Gustavo Barrios Muñoz | Jonás Larsen

2.3/5 - (3 votos)

Siempre la misma luz. Las mismas sombras proyectadas cada noche en la pared frente a nuestra cama. No querías bajar la persiana, y me acostumbré a dormir en aquella tenue oscuridad ruidosa.

Es lo primero que recuerdo cuando pienso en el tiempo que pasamos en aquella ciudad en la que no elegí vivir. Y en el olor a abono por las tardes. Esos años, esa ciudad, eres tú. Mi primera relación, los primeros errores que no he querido volver a cometer.

De esos cuatro años, lo primero que recuerdo son las sombras nocturnas en la pared. Y el olor. Normalmente recordamos el olor de un perfume o de alguna comida. Yo te recuerdo por el olor a la mierda de animales que ayuda a que los cultivos crezcan, y no es ningún ejercicio de venganza ingeniosa. Esa ciudad huele así.

Resulta difícil recordarte. Doliste durante un tiempo, y ahora me sorprende la indiferencia que siento hacia alguien que lo fue todo.

Haciendo un poco de esfuerzo, recuerdo el día en que nos conocimos.
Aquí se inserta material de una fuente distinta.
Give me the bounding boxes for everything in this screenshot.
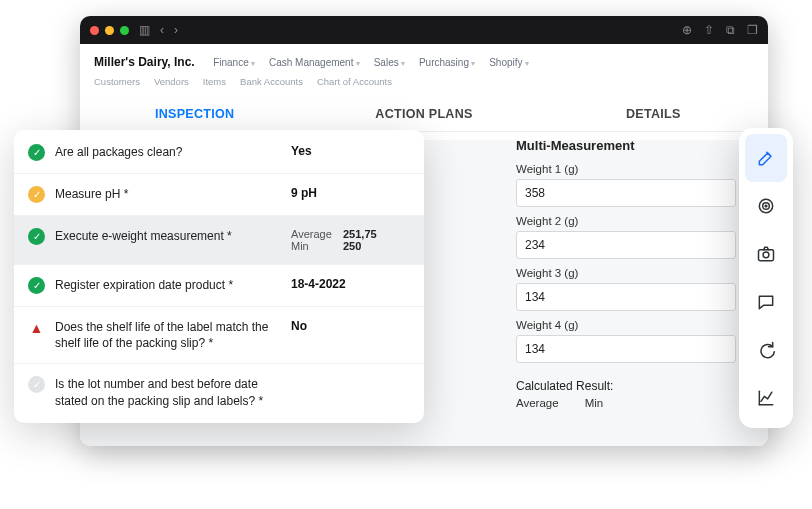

Principios de Septiembre. Y la noche en la que empezó todo. Finales de octubre.

En su momento fue emocionante. Cómo inventamos una excusa para dormir juntos, y nos encontramos de repente cara a cara, nerviosos al sentir que el espacio entre los dos se reducía veloz y lentamente al mismo tiempo. Segundos que duraron años, años que ahora son segundos en mi memoria. Así empezó nuestra historia, dos cuerpos frente a frente disimulando las ganas, resignándose a estrellarse.

Después de esa noche, nuestra primera cita. Aún vivíamos en Madrid, me citaste en aquella plaza que se abre en la calle Pez. Llegué nervioso, con mil preguntas en la cabeza, con mil posibles escenarios, casi todos negativos. Preparado para el rechazo, para ser el “amor prohibido”, el amigo inesperado. Preparado para que no estuvieras preparado.

Pero llegaste, oliendo a Fahnrenheit, como la noche anterior, pero sin trazas de vodka. Llegaste, y me besaste. Cogiste mi mano y entramos al restaurante. Hablamos de nosotros, y bebimos mucha cerveza. Planeamos ese viaje que abrió nuestras mentes y vació nuestros bolsillos, y me mirabas con deseo entre bocados a una tarta de frambuesas.

Salí de allí cruzando la misma puerta donde llovía la incertidumbre dos horas antes, queriendo repetir la noche anterior y deseando que esa noche no acabara. Subimos Molino de viento hacia mi casa, y antes de subir, pronunciaste la única alusión a esa conversación pendiente que habíamos ignorado: Espero que sea la primera cita de muchas. Será difícil, pero quiero pertenecer a tu mundo y que tú pertenezcas al mío.

Después de eso subimos las escaleras torpe y rápidamente mientras sonreíamos como tontos.

Recuerdo los detalles al releer algunas de tus cartas. Hasta ahora estaban enterrados entre los desprecios que la inmadurez de ambos se encargó de echarnos encima.

Así comenzó todo: Nosotros, Madrid, Europa. Esa ciudad del sureste que nos destrozó.

A veces pienso en ti, en esa noche. En la Felicidad.